RATP Dev Transit London
- Industry: Transport
- Founded: 11 December 2021; 4 years ago
- Defunct: 28 February 2025; 15 months ago
- Fate: Sold to First Bus London
- Headquarters: Stamford Brook garage, London, England
- Owner: RATP Dev
- Number of employees: 3,700 (2024)
- Subsidiaries: London Sovereign London Transit London United
- Website: www.ratpdevtransitlondon.com

= RATP Dev Transit London =

London bus operator

RATP Dev Transit London was a bus operator owned by RATP Dev in London, England. It owned London Sovereign, London United and London Transit. It commenced on 11 December 2021 as a joint venture between RATP Dev and Kelsian Group. In September 2023, it became a wholly owned RATP Dev subsidiary. In December 2024, RATP Dev agreed terms with FirstGroup to sell the business with First Bus London taking over in February 2025.

==History==
In September 2021, RATP Dev and Kelsian Group agreed to form a joint venture to combine some of their Transport for London contracted bus operations. RATP held an 87.5% shareholding, with Kelsian owning 12.5%. RATP Dev Transit London commenced with 1,250 buses on 115 routes from 10 garages.

RATP Dev Transit London combined all of RATP's London Sovereign and London United operations, with both retaining their existing brands, while Kelsian's Tower Transit operations out of Westbourne Park garage operate under the London Transit brand.

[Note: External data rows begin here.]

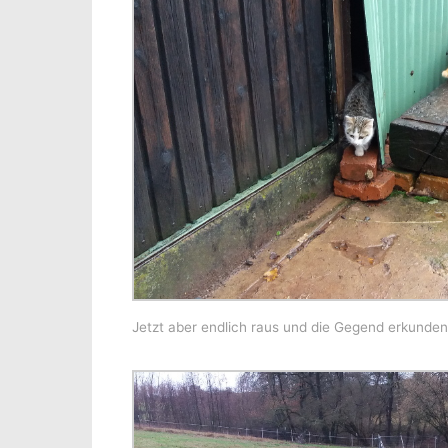
Jetzt aber endlich raus und die Gegend erkunden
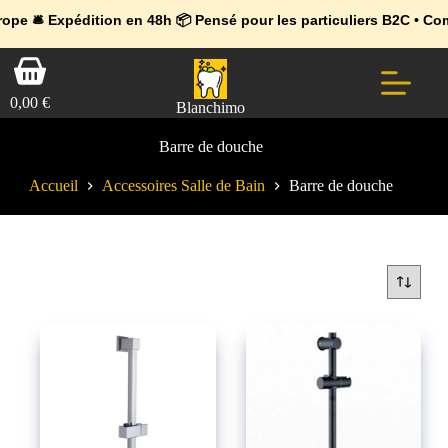
💼 Offres réservées aux professionnels 🚀 Rejoignez l’Espace Pr
🔥 Déjà adopté par les pros 👉 Passez en Espace Pro B2B 📦 Tari
🛎️
Expédition en 48h 📦 Pensé pour les particuliers B2C • Command
Passer
Panier
au
d’achat
contenu
0,00
€
Blanchimo
Barre de douche
Accueil
Accessoires Salle de Bain
Barre de douche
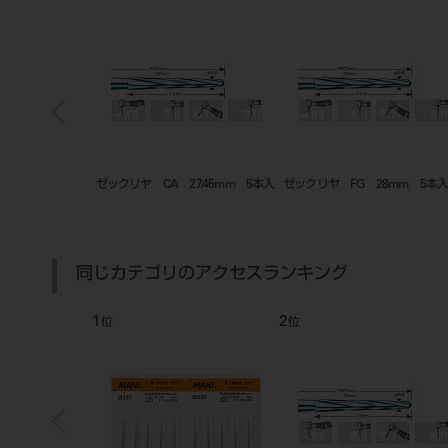
平面板 タイプⅡ
ワンタッチ コットン ボックス 綿
カーバイドバーＨ
球用
５入 ブリスター 
同じカテゴリのアクセスランキング
3
4
位
位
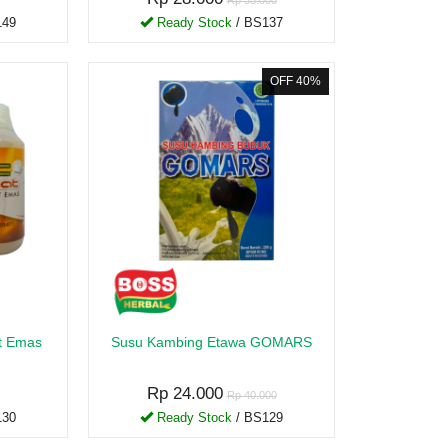
Rp 35.000
149
Ready Stock
/ BS137
OFF 40%
t Emas
Susu Kambing Etawa GOMARS
Rp 24.000
Rp 40.000
130
Ready Stock
/ BS129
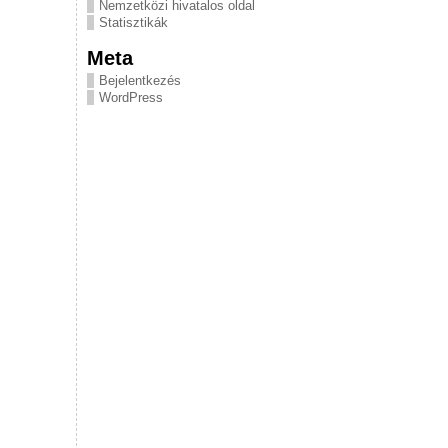
Nemzetközi hivatalos oldal
Statisztikák
Meta
Bejelentkezés
WordPress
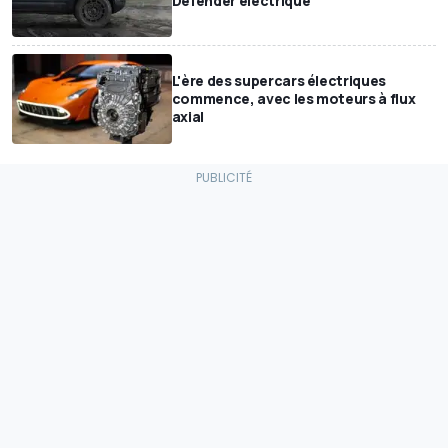
Defender électrique
L'ère des supercars électriques
commence, avec les moteurs à flux
axial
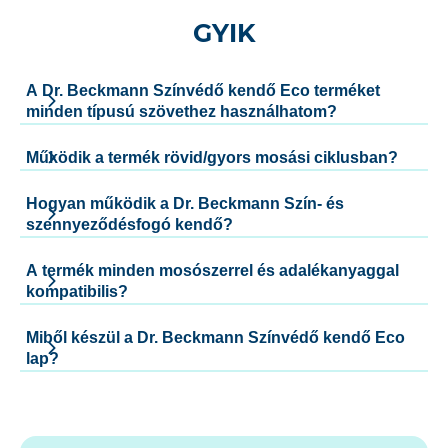
GYIK
A Dr. Beckmann Színvédő kendő Eco terméket
minden típusú szövethez használhatom?
Működik a termék rövid/gyors mosási ciklusban?
Hogyan működik a Dr. Beckmann Szín- és
szennyeződésfogó kendő?
A termék minden mosószerrel és adalékanyaggal
kompatibilis?
Miből készül a Dr. Beckmann Színvédő kendő Eco
lap?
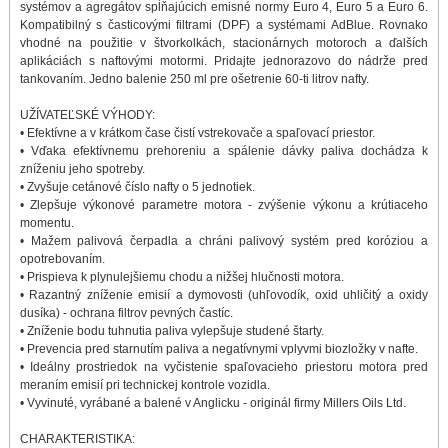
systémov a agregátov spĺňajúcich emisné normy Euro 4, Euro 5 a Euro 6.
Kompatibilný s časticovými filtrami (DPF) a systémami AdBlue. Rovnako
vhodné na použitie v štvorkolkách, stacionárnych motoroch a ďalších
aplikáciách s naftovými motormi. Pridajte jednorazovo do nádrže pred
tankovaním. Jedno balenie 250 ml pre ošetrenie 60-ti litrov nafty.
UŽÍVATEĽSKÉ VÝHODY:
• Efektívne a v krátkom čase čistí vstrekovače a spaľovací priestor.
• Vďaka efektívnemu prehoreniu a spálenie dávky paliva dochádza k
zníženiu jeho spotreby.
• Zvyšuje cetánové číslo nafty o 5 jednotiek.
• Zlepšuje výkonové parametre motora - zvýšenie výkonu a krútiaceho
momentu.
• Mažem palivová čerpadla a chráni palivový systém pred koróziou a
opotrebovaním.
• Prispieva k plynulejšiemu chodu a nižšej hlučnosti motora.
• Razantný zníženie emisií a dymovosti (uhľovodík, oxid uhličitý a oxidy
dusíka) - ochrana filtrov pevných častíc.
• Zníženie bodu tuhnutia paliva vylepšuje studené štarty.
• Prevencia pred starnutím paliva a negatívnymi vplyvmi biozložky v nafte.
• Ideálny prostriedok na vyčistenie spaľovacieho priestoru motora pred
meraním emisií pri technickej kontrole vozidla.
• Vyvinuté, vyrábané a balené v Anglicku - originál firmy Millers Oils Ltd.
CHARAKTERISTIKA:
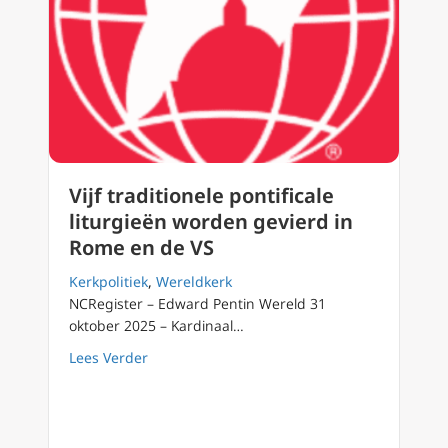
Vijf traditionele pontificale
liturgieën worden gevierd in
Rome en de VS
Kerkpolitiek
,
Wereldkerk
NCRegister – Edward Pentin Wereld 31
oktober 2025 – Kardinaal…
about Vijf traditionele pontificale liturgieë
Lees Verder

RATP Dev Transit London commenced operations on 11 December 2021.

The RATP Group placed its London operations under review in March 2023 after reporting a €26 million (£23.2 million) loss across the group's operations in 2022, with RATP announcing they were exploring proposals to sell or dilute their shareholding in RATP Dev Transit London. RATP's London operations have been impacted by a bus driver shortage, inflation and strike action resulting in a 10% pay increase compared to the initial 2.3% offered. In September 2023, RATP Dev bought out Kelsian Group's 12.5% shareholding.

In December 2024, FirstGroup agreed terms to purchase the business. The transaction is expected to be completed in the first half of 2025. The takeover took effect on 28 February 2025.

==London Transit garage==
===Westbourne Park (X)===
Westbourne Park garage operated routes 13, 23, 295 and 452.

==Fleet==
As at March 2024, the fleet comprised 1,119 buses. Some of them were inherited from Tower Transit.